サムは父と友人に連れられ、ゆるキャンに繰り出す。美しい森林、そして川を繊細なライティング色彩調整で捉え、家族や仕事、人生に悩める男たちは束の間の癒しを謳歌する。ただ、スマホによる連絡や雑念がノイズとなりほろ苦い空気が隙あらば侵入してくる。
そんな中、「グッド・ワン(=いい子)」であろうとするサムは、傷を舐め合う男たちのためにテントを立てたり、飯を作ったりする。本当はあまり気乗りじゃないし、モヤモヤする旅。
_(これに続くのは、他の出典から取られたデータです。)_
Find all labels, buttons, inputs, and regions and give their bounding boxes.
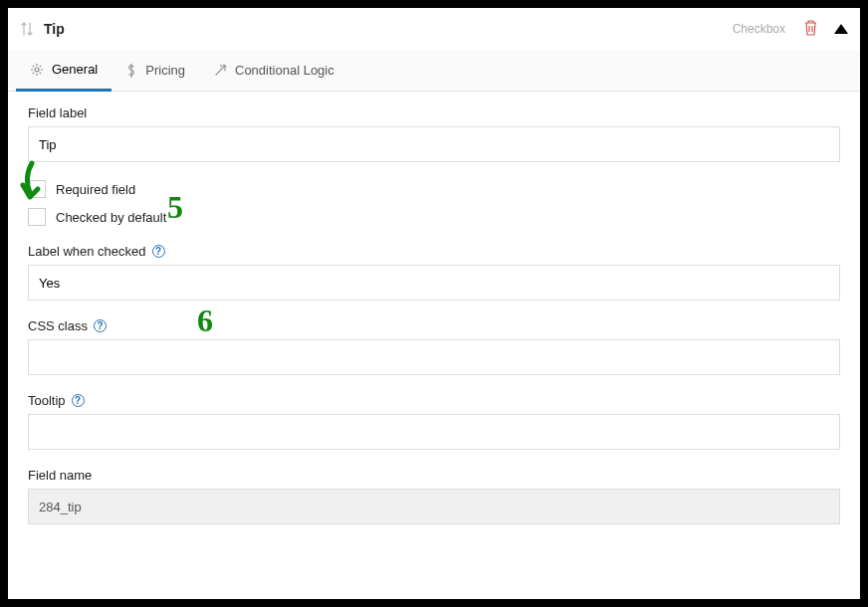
svg-point-0 xyxy=(35,68,39,72)
field-label-input[interactable] xyxy=(28,126,840,162)
tab-pricing[interactable]: Pricing xyxy=(111,50,199,91)
help-icon[interactable]: ? xyxy=(94,319,107,332)
tooltip-label: Tooltip xyxy=(28,393,66,408)
field-label-label: Field label xyxy=(28,105,840,120)
checked-default-label: Checked by default xyxy=(56,210,166,225)
config-panel: Tip Checkbox General Pricing Conditional… xyxy=(8,8,860,599)
css-class-label: CSS class xyxy=(28,318,88,333)
checked-default-checkbox[interactable] xyxy=(28,208,46,226)
gear-icon xyxy=(30,63,44,77)
field-type-label: Checkbox xyxy=(733,22,785,36)
collapse-icon[interactable] xyxy=(834,24,848,34)
drag-handle-icon[interactable] xyxy=(20,22,34,36)
tab-bar: General Pricing Conditional Logic xyxy=(8,50,860,92)
panel-body: Field label Required field Checked by de… xyxy=(8,92,860,556)
tab-general-label: General xyxy=(52,62,98,77)
dollar-icon xyxy=(125,64,137,78)
tooltip-group: Tooltip ? xyxy=(28,393,840,450)
tab-conditional[interactable]: Conditional Logic xyxy=(199,50,348,91)
help-icon[interactable]: ? xyxy=(152,245,165,258)
tab-pricing-label: Pricing xyxy=(145,63,185,78)
required-label: Required field xyxy=(56,182,135,197)
required-checkbox[interactable] xyxy=(28,180,46,198)
panel-header: Tip Checkbox xyxy=(8,8,860,50)
field-name-input xyxy=(28,489,840,524)
field-name-label: Field name xyxy=(28,468,840,483)
wand-icon xyxy=(213,64,227,78)
label-when-checked-input[interactable] xyxy=(28,265,840,301)
css-class-group: CSS class ? xyxy=(28,318,840,375)
tooltip-input[interactable] xyxy=(28,414,840,450)
help-icon[interactable]: ? xyxy=(72,394,85,407)
css-class-input[interactable] xyxy=(28,339,840,375)
tab-general[interactable]: General xyxy=(16,50,111,92)
checked-default-row: Checked by default xyxy=(28,208,840,226)
required-field-row: Required field xyxy=(28,180,840,198)
field-label-group: Field label xyxy=(28,105,840,162)
label-when-checked-label: Label when checked xyxy=(28,244,146,259)
label-when-checked-group: Label when checked ? xyxy=(28,244,840,301)
panel-title: Tip xyxy=(44,21,733,37)
field-name-group: Field name xyxy=(28,468,840,524)
tab-conditional-label: Conditional Logic xyxy=(235,63,334,78)
trash-icon[interactable] xyxy=(803,20,818,39)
でも我慢して父に尽くそうとするのだ。
そんな中、父の友人に「寝よう」と一線を超えたセクハラを受けそうになる。父にそれを話すのだが、手ごたえがなくショックを受けて一人で旅を続ける。あまりにもグロテスクな展開だが、映画は爆発することなく、親密な一手を投じる。これは解釈が分かれるところであるが、彼女を「グッド・ワン」に留めるための一手に感じた。しかし、いくらその段階で父がこっそり理解を示した(=彼女の怒りを受け止めた)とはいえ、時すでに遅しだろう。
この手遅れな肌触りも『オールド・ジョイ』に近いものがある。